→ What is being asked: Look at every line of the material below and tally those containing "changing". Reply with the total alone.
Start of Recorded data
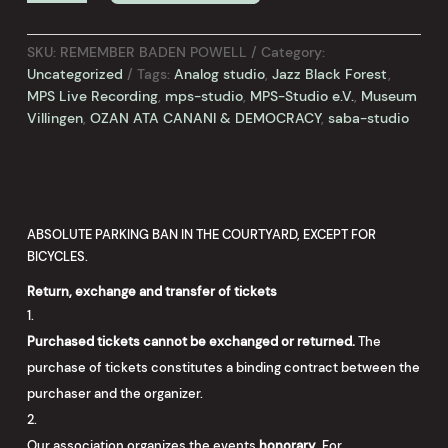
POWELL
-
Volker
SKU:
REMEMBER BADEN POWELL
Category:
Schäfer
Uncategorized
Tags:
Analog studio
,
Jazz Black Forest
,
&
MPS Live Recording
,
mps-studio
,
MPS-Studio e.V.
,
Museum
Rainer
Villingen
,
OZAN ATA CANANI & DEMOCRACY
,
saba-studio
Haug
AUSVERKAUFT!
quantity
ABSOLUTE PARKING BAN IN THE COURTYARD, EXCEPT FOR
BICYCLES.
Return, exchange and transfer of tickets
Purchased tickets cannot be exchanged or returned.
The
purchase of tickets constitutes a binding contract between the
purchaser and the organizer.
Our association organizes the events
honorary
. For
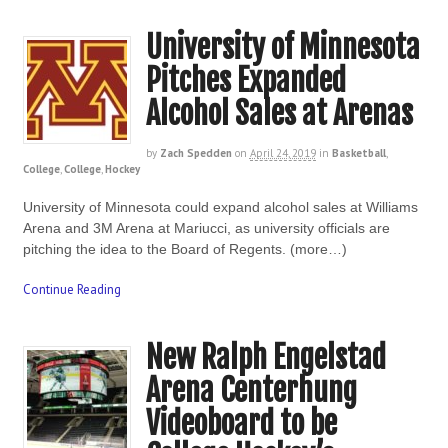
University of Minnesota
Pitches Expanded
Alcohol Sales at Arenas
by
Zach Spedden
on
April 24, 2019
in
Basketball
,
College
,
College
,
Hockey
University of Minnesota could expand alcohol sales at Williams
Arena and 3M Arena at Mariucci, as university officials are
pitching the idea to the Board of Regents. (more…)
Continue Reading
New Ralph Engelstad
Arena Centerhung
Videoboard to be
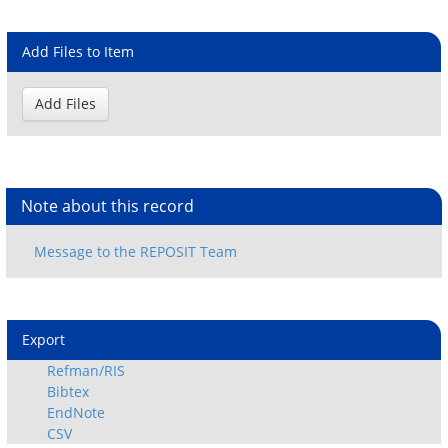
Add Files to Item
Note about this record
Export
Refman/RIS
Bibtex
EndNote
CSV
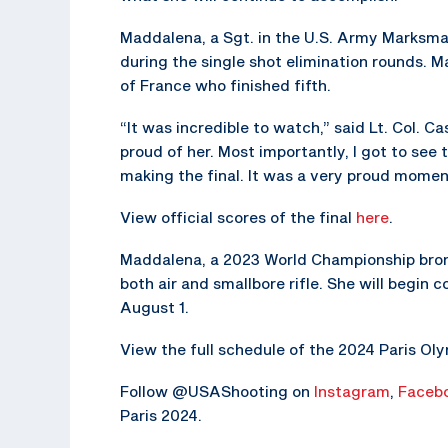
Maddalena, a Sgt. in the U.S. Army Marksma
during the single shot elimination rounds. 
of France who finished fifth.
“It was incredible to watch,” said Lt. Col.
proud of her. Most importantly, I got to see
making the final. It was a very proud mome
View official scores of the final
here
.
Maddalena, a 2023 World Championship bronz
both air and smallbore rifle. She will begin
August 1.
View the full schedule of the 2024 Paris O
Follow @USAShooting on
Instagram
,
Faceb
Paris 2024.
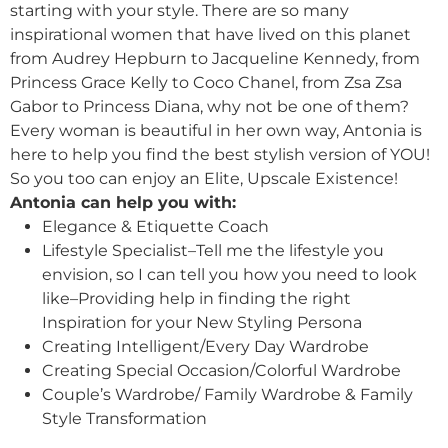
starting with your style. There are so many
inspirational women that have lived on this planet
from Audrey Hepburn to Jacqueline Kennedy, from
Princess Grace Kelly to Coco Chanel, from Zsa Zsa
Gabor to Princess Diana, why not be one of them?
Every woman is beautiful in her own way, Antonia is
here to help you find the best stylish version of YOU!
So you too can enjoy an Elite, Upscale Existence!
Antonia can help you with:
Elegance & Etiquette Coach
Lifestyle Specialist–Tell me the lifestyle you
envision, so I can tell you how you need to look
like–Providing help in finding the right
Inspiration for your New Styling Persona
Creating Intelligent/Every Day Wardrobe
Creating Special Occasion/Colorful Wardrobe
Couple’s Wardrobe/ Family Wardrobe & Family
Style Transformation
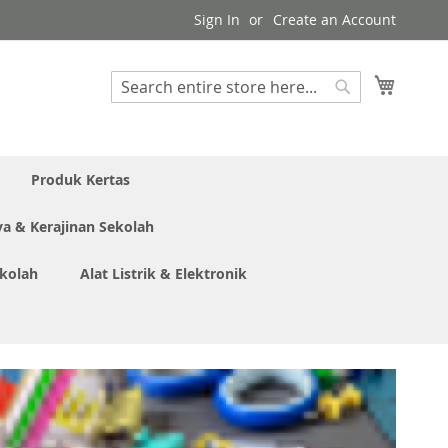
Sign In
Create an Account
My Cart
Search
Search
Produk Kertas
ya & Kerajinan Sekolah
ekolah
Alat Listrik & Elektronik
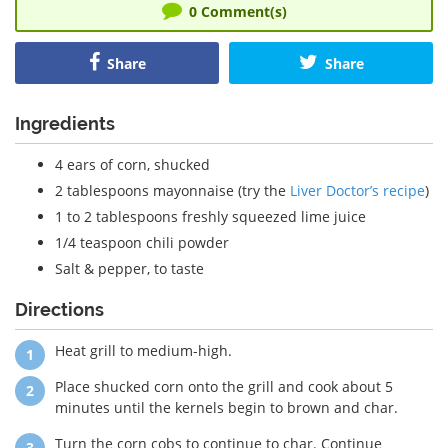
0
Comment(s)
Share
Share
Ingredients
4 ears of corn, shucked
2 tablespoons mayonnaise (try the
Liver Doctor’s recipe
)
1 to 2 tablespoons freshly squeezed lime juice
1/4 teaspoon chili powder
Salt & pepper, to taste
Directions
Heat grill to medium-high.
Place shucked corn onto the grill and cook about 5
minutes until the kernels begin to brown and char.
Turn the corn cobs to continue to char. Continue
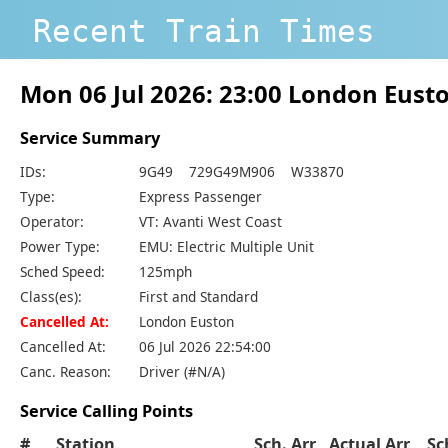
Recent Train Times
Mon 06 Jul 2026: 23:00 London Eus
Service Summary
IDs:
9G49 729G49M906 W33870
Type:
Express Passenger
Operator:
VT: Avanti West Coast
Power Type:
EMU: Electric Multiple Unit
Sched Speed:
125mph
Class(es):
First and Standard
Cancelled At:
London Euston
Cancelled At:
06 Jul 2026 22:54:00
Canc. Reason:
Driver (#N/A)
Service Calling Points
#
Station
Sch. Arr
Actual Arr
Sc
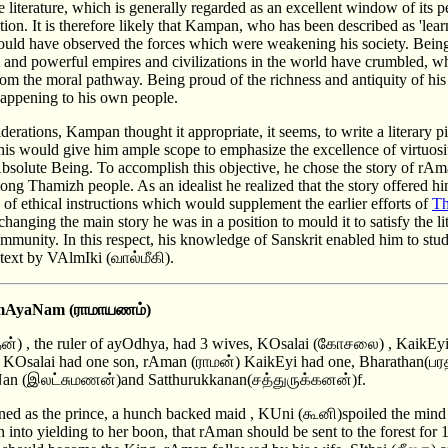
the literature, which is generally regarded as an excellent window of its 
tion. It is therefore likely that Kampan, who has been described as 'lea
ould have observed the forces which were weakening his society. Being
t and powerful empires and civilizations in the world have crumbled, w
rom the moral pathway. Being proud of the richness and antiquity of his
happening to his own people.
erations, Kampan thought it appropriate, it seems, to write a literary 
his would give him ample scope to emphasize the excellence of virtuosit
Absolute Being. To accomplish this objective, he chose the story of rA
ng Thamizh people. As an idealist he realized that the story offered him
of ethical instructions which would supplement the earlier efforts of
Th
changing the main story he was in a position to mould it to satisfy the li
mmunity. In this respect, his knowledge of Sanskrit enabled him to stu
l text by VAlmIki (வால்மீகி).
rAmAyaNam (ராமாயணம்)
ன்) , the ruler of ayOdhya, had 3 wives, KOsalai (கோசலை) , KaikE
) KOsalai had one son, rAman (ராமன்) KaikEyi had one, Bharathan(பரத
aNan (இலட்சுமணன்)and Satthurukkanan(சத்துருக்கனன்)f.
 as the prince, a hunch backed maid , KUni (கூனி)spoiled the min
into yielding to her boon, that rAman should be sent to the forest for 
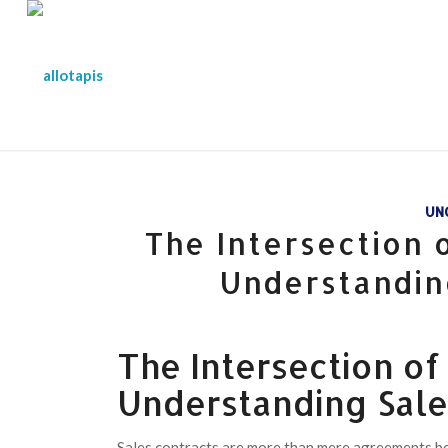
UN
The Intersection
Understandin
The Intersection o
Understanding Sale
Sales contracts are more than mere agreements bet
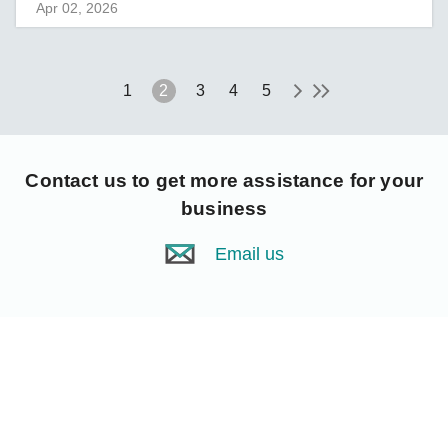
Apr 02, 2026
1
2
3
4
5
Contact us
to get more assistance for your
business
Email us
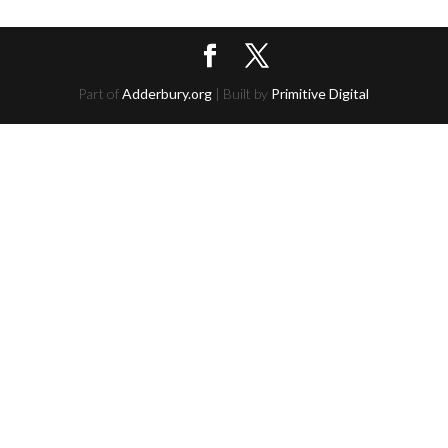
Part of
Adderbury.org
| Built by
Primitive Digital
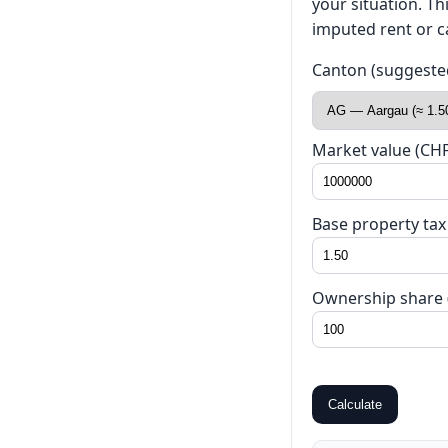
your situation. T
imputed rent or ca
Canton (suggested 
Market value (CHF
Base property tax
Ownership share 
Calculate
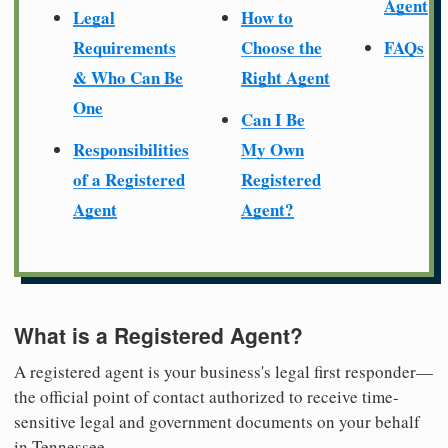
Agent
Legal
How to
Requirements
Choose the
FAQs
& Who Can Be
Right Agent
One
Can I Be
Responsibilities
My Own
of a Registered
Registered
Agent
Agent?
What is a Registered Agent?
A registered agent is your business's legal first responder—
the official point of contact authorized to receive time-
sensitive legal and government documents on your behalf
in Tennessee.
End of Recorded data
Start of Recorded data
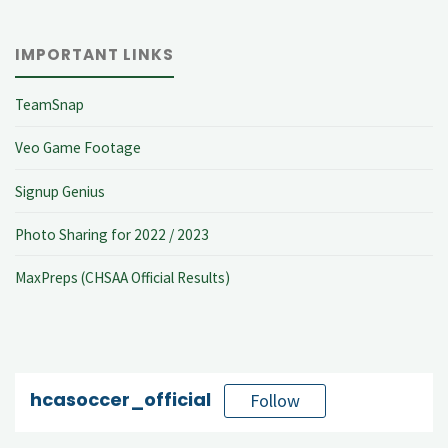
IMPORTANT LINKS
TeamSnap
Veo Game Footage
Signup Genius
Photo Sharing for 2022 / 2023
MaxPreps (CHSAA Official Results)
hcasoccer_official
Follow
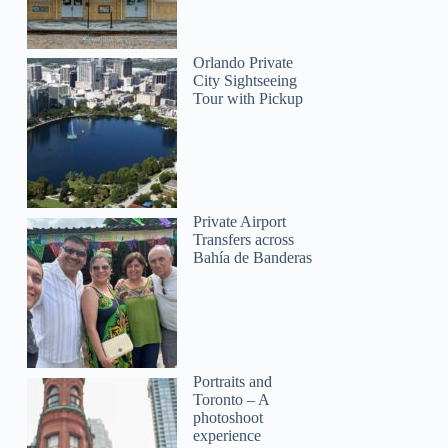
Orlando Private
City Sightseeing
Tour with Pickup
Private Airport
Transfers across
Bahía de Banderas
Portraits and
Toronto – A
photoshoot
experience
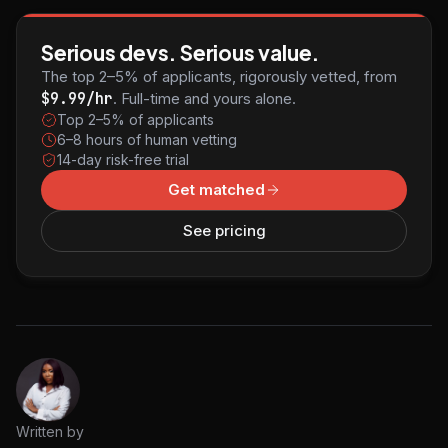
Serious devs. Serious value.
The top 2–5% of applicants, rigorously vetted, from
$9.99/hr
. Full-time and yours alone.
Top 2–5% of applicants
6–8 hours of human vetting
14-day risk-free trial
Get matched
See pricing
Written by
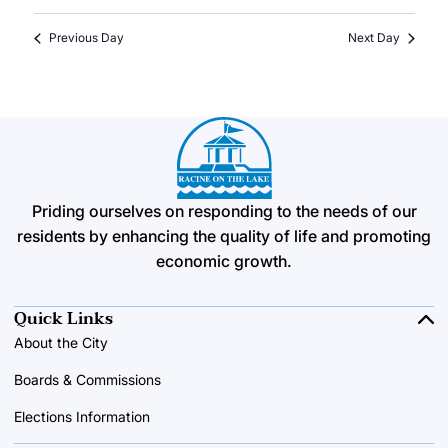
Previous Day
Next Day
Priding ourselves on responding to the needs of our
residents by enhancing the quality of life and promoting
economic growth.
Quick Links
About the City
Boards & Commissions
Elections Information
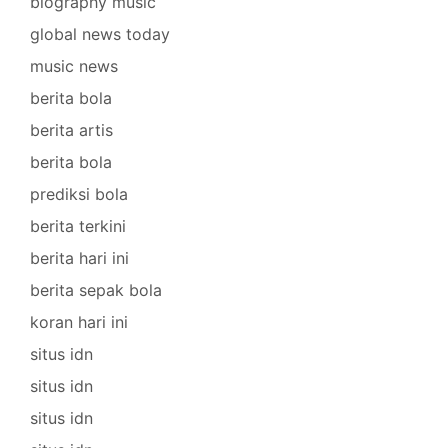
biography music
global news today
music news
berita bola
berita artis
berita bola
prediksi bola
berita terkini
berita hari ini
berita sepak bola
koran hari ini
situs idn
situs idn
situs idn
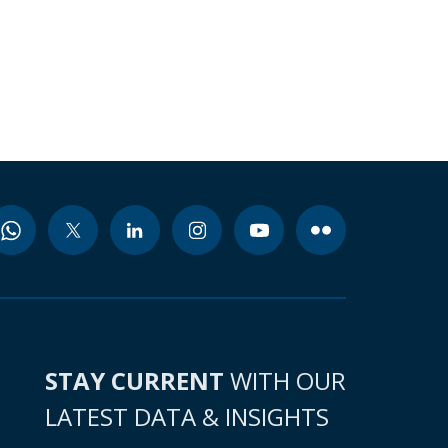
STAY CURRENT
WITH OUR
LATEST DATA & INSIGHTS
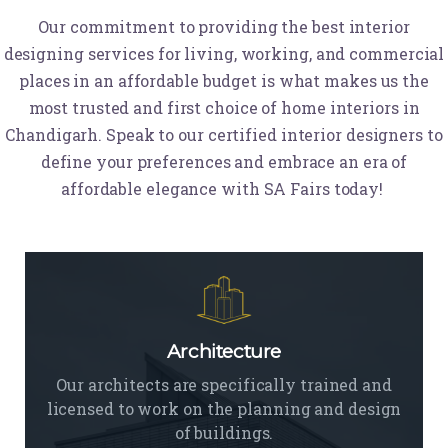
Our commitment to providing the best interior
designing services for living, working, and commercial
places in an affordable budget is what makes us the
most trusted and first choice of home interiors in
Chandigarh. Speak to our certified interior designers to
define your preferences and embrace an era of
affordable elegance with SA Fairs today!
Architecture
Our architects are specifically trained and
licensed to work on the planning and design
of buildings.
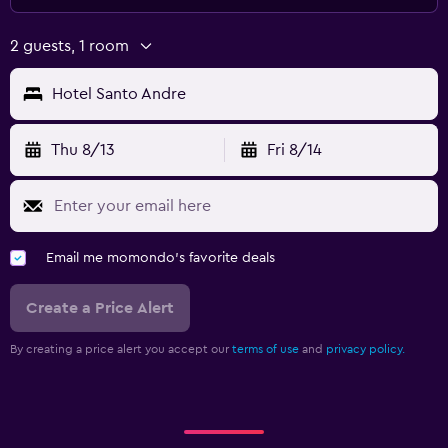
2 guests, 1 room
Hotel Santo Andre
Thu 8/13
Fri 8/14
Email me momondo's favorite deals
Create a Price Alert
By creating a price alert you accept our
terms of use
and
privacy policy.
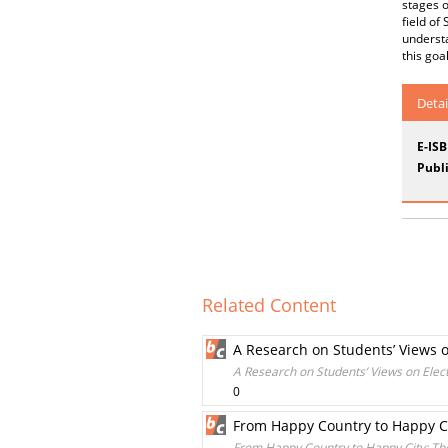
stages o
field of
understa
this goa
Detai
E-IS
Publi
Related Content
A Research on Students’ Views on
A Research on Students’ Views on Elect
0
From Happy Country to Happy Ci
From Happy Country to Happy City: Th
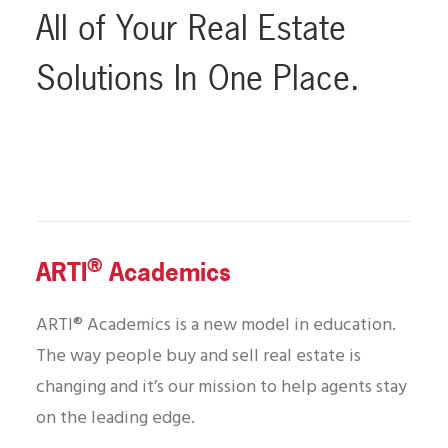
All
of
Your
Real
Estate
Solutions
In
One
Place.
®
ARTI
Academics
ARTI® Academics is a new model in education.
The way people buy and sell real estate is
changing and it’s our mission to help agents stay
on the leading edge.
End of Recorded data
Start of Recorded data
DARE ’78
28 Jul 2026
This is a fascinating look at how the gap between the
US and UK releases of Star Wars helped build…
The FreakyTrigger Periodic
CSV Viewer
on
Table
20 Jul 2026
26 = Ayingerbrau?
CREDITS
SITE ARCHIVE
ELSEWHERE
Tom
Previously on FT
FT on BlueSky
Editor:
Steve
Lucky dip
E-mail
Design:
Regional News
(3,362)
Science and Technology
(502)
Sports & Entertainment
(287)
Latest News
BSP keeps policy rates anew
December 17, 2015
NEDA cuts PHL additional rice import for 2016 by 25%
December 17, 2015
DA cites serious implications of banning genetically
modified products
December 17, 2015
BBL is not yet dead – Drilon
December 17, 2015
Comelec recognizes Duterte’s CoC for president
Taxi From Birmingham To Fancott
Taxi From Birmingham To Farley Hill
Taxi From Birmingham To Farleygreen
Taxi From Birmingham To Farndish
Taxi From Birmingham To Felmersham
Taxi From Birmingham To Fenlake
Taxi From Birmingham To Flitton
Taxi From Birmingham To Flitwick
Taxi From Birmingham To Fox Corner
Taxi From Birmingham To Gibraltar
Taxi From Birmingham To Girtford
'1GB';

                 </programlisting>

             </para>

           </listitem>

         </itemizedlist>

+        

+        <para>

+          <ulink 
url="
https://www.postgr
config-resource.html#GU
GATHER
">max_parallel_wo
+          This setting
End of Recorded data
→ Solved exercise: 2